### PROBLEM DESCRIPTION
Print only the closing part of the entries. It starts at the line containing "Cabernet Franc é, além disso, um parente" and includes the final line, exactly as written.

==== DATA EXTRACTS ====

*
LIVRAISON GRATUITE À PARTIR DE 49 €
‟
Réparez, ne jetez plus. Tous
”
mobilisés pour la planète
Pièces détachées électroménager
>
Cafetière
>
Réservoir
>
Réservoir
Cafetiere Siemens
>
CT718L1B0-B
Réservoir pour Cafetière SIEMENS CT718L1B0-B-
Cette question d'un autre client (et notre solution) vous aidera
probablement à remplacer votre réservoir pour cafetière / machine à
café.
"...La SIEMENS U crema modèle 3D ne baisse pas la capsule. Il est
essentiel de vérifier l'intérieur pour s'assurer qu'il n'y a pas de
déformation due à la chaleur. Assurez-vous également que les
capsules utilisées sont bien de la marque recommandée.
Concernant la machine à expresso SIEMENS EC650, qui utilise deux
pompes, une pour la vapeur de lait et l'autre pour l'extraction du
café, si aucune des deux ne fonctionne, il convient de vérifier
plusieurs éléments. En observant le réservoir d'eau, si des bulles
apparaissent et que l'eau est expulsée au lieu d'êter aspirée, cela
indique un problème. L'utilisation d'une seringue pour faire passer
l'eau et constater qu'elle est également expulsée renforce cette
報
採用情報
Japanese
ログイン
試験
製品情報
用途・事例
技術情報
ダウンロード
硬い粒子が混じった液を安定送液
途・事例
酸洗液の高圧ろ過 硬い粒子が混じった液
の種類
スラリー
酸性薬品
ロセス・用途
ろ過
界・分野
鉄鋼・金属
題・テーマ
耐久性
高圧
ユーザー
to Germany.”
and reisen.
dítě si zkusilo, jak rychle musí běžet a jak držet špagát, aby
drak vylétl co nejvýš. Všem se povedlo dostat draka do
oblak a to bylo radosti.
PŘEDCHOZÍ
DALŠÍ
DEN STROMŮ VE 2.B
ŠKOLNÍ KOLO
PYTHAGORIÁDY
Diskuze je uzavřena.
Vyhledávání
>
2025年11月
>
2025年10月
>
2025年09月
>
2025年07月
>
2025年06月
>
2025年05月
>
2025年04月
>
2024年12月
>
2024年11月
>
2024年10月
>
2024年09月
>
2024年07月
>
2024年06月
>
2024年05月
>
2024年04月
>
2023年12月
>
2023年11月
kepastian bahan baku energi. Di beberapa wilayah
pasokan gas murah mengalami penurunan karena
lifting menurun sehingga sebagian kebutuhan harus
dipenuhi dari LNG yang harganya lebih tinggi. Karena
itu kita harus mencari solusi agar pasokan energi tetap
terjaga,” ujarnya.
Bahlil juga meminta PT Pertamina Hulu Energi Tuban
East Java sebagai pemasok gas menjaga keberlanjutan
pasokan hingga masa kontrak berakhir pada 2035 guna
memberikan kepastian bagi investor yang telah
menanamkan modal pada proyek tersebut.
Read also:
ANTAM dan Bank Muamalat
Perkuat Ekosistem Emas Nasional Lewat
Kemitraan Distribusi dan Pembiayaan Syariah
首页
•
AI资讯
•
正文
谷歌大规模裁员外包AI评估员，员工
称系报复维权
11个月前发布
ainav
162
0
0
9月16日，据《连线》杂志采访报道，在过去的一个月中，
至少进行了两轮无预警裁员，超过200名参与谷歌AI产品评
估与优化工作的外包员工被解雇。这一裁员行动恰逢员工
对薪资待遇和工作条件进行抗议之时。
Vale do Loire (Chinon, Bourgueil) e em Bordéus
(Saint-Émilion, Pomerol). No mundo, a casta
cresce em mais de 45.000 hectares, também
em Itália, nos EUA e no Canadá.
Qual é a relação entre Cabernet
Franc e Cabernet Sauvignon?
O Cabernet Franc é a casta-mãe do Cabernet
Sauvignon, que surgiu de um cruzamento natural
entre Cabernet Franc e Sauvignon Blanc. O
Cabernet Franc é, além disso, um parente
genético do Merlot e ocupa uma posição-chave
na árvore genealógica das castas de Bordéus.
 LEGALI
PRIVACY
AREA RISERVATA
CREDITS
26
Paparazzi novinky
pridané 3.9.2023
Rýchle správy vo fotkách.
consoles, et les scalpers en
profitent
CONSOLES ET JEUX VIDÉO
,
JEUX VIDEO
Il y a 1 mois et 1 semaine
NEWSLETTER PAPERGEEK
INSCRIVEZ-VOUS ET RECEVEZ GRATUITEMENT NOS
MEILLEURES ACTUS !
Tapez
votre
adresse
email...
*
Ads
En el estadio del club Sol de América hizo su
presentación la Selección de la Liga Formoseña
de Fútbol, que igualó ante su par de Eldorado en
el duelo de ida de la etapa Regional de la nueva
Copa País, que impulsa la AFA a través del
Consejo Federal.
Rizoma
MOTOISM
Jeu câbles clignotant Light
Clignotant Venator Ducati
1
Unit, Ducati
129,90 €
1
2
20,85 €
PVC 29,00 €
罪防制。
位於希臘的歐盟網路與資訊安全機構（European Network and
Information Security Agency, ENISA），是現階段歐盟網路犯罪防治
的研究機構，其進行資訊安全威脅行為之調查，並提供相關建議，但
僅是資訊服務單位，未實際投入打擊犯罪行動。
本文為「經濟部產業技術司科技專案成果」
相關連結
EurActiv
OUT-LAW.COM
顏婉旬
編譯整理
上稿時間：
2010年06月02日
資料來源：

====

### ANSWER TO THIS TASK
Cabernet Franc é, além disso, um parente
genético do Merlot e ocupa uma posição-chave
na árvore genealógica das castas de Bordéus.
 LEGALI
PRIVACY
AREA RISERVATA
CREDITS
26
Paparazzi novinky
pridané 3.9.2023
Rýchle správy vo fotkách.
consoles, et les scalpers en
profitent
CONSOLES ET JEUX VIDÉO
,
JEUX VIDEO
Il y a 1 mois et 1 semaine
NEWSLETTER PAPERGEEK
INSCRIVEZ-VOUS ET RECEVEZ GRATUITEMENT NOS
MEILLEURES ACTUS !
Tapez
votre
adresse
email...
*
Ads
En el estadio del club Sol de América hizo su
presentación la Selección de la Liga Formoseña
de Fútbol, que igualó ante su par de Eldorado en
el duelo de ida de la etapa Regional de la nueva
Copa País, que impulsa la AFA a través del
Consejo Federal.
Rizoma
MOTOISM
Jeu câbles clignotant Light
Clignotant Venator Ducati
1
Unit, Ducati
129,90 €
1
2
20,85 €
PVC 29,00 €
罪防制。
位於希臘的歐盟網路與資訊安全機構（European Network and
Information Security Agency, ENISA），是現階段歐盟網路犯罪防治
的研究機構，其進行資訊安全威脅行為之調查，並提供相關建議，但
僅是資訊服務單位，未實際投入打擊犯罪行動。
本文為「經濟部產業技術司科技專案成果」
相關連結
EurActiv
OUT-LAW.COM
顏婉旬
編譯整理
上稿時間：
2010年06月02日
資料來源：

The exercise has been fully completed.